9.23 Late Charges.On any outstanding Fees, we may impose interest on the past due amount at the rate of 1.5% per month calculated daily and compounded monthly or, if lower, the highest rate permitted under applicable law and shall be entitled to recover from you all costs (including reasonable attorneys' fees) incurred by us in collecting any late payment or interest.
9.24 Taxes. All Fees are exclusive of any taxes, levies, duties, or similar governmental assessments of any nature, including, for example, value-added, sales, use or withholding taxes, assessable by any jurisdiction whatsoever (collectively, "Taxes"). You agree to pay any Taxes applicable to your use of the EveryAction Materials and performance of Services. If EveryAction has the legal obligation to pay or collect Taxes for which Customer is responsible under this Section, EveryAction will invoice Customer and Customer will pay that amount unless Customer provides EveryAction with a valid tax exemption certificate authorized by the appropriate taxing authority.

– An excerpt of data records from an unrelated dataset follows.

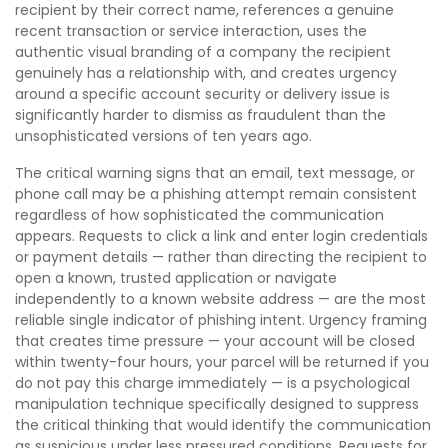
recipient by their correct name, references a genuine
recent transaction or service interaction, uses the
authentic visual branding of a company the recipient
genuinely has a relationship with, and creates urgency
around a specific account security or delivery issue is
significantly harder to dismiss as fraudulent than the
unsophisticated versions of ten years ago.
The critical warning signs that an email, text message, or
phone call may be a phishing attempt remain consistent
regardless of how sophisticated the communication
appears. Requests to click a link and enter login credentials
or payment details — rather than directing the recipient to
open a known, trusted application or navigate
independently to a known website address — are the most
reliable single indicator of phishing intent. Urgency framing
that creates time pressure — your account will be closed
within twenty-four hours, your parcel will be returned if you
do not pay this charge immediately — is a psychological
manipulation technique specifically designed to suppress
the critical thinking that would identify the communication
as suspicious under less pressured conditions. Requests for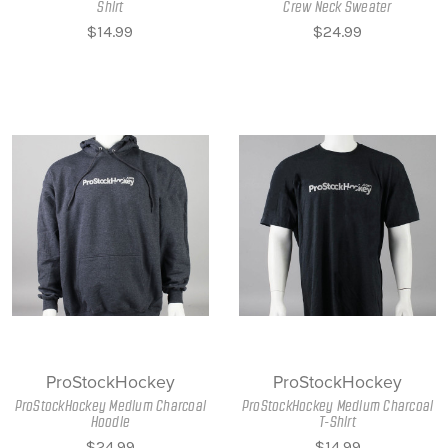
Shirt
Crew Neck Sweater
$14.99
$24.99
ProStockHockey
ProStockHockey
ProStockHockey Medium Charcoal
ProStockHockey Medium Charcoal
Hoodie
T-Shirt
$24.99
$14.99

9.25 Contract for Services. This Agreement is a contract for the provision of services and not a contract for the sale of goods. The provisions of the Uniform Commercial Code (UCC), the Uniform Computer Information Transaction Act (UCITA), or any substantially similar legislation as may be enacted, shall not apply to this Agreement. If you are located outside of the territory of the United States, the parties agree that the United Nations Convention on Contracts for the International Sale of Goods shall not govern this Agreement or the rights and obligations of the parties under this Agreement.

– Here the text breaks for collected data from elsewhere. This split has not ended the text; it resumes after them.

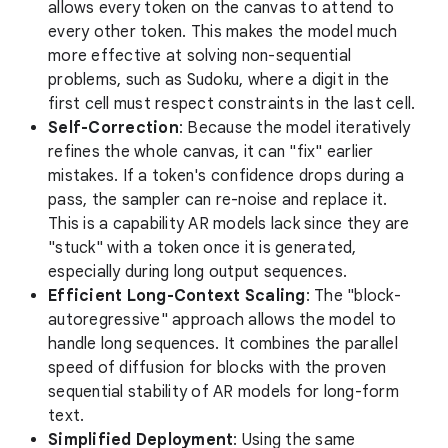
allows every token on the canvas to attend to
every other token. This makes the model much
more effective at solving non-sequential
problems, such as Sudoku, where a digit in the
first cell must respect constraints in the last cell.
Self-Correction
: Because the model iteratively
refines the whole canvas, it can "fix" earlier
mistakes. If a token's confidence drops during a
pass, the sampler can re-noise and replace it.
This is a capability AR models lack since they are
"stuck" with a token once it is generated,
especially during long output sequences.
Efficient Long-Context Scaling
: The "block-
autoregressive" approach allows the model to
handle long sequences. It combines the parallel
speed of diffusion for blocks with the proven
sequential stability of AR models for long-form
text.
Simplified Deployment
: Using the same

9.26 Surviving Agreement and Statute of Limitations. Section 2.2, Section 3, and Section 4 through Section 9 of this Agreement shall survive the expiration or termination of this Agreement and, except for any claim arising directly or indirectly from Section 3 or Section 4 of this Agreement, a party must file a claim arising directly or indirectly from the remainder of this Agreement no later than two (2) years after the claim accrued.